White wines too warm will taste alcoholic and flabby, while white wines too cold will be refreshing but nearly tasteless. As for reds, keep them too warm and they will taste soft, alcoholic and even vinegary. Too cold and they will have an overly tannic bite and much less flavor.

I am sure it has something to do with the orbit apogee of the volatile wine molecules around the olfactory nerve receptors, but we don’t need to go there. Here’s how to be confident the wine you serve will be on its best behavior:

Champagne and other sparkling wines should start out totally chilled. Put them in the refrigerator an hour and half before serving or in an ice bucket with an ice-water mixture at least 20 minutes before serving. For vintage-dated Champagne and other high-quality bubbly, however, you should let the bottle then warm up a bit if you don''t want to miss out on the mature character for which you’re probably paying extra.

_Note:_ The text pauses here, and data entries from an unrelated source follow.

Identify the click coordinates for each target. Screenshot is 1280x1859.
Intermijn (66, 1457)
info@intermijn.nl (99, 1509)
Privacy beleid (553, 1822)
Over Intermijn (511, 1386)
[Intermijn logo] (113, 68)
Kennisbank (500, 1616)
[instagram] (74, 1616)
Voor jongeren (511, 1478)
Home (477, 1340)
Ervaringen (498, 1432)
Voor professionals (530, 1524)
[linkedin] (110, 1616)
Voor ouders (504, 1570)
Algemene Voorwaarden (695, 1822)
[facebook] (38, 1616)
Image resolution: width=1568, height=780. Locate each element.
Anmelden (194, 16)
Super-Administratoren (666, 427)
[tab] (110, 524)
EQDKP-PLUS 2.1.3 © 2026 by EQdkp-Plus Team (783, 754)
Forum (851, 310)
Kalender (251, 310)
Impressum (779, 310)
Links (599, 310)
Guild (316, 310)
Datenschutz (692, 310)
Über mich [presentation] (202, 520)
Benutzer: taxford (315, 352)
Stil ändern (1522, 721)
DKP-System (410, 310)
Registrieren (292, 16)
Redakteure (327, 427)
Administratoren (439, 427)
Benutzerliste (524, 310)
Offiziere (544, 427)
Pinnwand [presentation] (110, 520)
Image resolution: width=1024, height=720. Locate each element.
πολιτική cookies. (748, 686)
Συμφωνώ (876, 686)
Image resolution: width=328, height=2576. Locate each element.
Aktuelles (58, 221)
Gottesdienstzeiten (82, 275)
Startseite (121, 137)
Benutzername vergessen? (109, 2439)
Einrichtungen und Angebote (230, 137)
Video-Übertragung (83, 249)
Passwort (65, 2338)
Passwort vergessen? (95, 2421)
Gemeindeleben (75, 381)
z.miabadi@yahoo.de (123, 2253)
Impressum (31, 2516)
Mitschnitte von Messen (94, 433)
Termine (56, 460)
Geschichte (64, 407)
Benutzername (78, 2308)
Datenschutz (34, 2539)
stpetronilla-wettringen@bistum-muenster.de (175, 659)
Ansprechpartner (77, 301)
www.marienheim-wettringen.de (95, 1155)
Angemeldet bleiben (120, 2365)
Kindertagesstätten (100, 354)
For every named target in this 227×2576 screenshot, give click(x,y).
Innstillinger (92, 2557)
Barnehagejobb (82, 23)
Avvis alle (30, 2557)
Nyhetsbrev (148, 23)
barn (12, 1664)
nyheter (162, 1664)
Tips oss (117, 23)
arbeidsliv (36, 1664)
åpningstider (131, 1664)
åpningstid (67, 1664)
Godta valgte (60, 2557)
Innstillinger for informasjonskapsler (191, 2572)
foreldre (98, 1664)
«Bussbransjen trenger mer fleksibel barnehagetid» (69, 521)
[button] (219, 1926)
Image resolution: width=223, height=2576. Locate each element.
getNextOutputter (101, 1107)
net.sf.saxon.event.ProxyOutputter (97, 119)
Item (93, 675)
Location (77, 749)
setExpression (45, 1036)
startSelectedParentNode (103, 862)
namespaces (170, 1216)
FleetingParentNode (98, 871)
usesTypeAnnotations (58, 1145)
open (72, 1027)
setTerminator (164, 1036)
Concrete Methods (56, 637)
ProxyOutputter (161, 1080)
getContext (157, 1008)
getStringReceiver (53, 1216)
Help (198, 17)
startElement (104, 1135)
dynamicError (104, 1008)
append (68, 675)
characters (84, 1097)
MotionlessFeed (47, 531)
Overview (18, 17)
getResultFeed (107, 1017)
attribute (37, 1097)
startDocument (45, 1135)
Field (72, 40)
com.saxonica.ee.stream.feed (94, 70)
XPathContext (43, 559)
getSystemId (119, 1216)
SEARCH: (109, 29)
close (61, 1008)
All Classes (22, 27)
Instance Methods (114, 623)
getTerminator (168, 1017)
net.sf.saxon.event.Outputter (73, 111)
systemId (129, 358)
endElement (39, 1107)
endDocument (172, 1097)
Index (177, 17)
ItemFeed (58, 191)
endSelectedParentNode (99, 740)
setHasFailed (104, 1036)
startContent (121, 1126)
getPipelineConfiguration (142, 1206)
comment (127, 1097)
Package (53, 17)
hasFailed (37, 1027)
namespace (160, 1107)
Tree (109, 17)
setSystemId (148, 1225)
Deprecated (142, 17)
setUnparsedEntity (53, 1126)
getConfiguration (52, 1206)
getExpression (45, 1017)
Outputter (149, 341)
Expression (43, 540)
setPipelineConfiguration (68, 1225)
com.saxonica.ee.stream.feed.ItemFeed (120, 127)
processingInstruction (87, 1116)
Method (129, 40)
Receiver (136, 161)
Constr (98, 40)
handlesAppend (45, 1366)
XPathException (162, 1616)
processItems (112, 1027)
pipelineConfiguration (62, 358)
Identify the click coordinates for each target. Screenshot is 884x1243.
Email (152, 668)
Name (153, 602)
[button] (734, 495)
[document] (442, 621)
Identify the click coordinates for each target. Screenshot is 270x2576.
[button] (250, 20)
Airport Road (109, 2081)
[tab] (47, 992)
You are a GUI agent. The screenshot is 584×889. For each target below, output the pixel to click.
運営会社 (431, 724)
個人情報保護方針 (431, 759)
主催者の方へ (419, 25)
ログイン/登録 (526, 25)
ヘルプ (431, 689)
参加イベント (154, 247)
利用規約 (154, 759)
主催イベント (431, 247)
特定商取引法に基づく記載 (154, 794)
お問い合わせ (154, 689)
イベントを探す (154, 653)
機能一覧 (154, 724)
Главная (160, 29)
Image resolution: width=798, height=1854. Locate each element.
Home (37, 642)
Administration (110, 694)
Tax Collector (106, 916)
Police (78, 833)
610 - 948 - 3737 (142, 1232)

Sauvignon Blanc, Pinot Grigio, white Zinfandel and other refreshing white wines should also be chilled to refrigerator temperature (usually 35 to 40 degrees) for an hour and a half before serving. But the better examples, such as barrel-aged wines like Fume Blanc (made from Sauvignon Blanc grapes) will improve if brought out 20 minutes early or allowed to warm up slightly during hors d’ouevres or dinner.

Chardonnay, white Burgundy and other rich, full-bodied and barrel-fermented white wines of high quality taste their best at classic “cellar temperature,” or 55 degrees. Winemakers in France’s Burgundy region know what they’re doing when they offer tastes to visiting journalists and wine buyers directly from the barrels of Chardonnay in their cool, humid underground cellars. So put these into the fridge an hour and half before serving, but bring them out 20 minutes early to warm a bit.

Sweet dessert wines need the same treatment as Sauvignon Blanc, above, with the exception of fortified dessert wines like Port and sweet Sherry, which are better at cellar temperature or warmer. Treat dry Sherry like Sauvignon Blanc, too.

Almost all red wines show their best stuff when served at about 65 degrees—cool, but warmer than cellar temperature. This is not room temperature, unless you happen to live in a Scottish castle or in San Francisco during July. So if you don’t keep your red wine in a cool cellar or cooled storage unit, you will enjoy it more if you chill it for 20 minutes in the refrigerator before serving.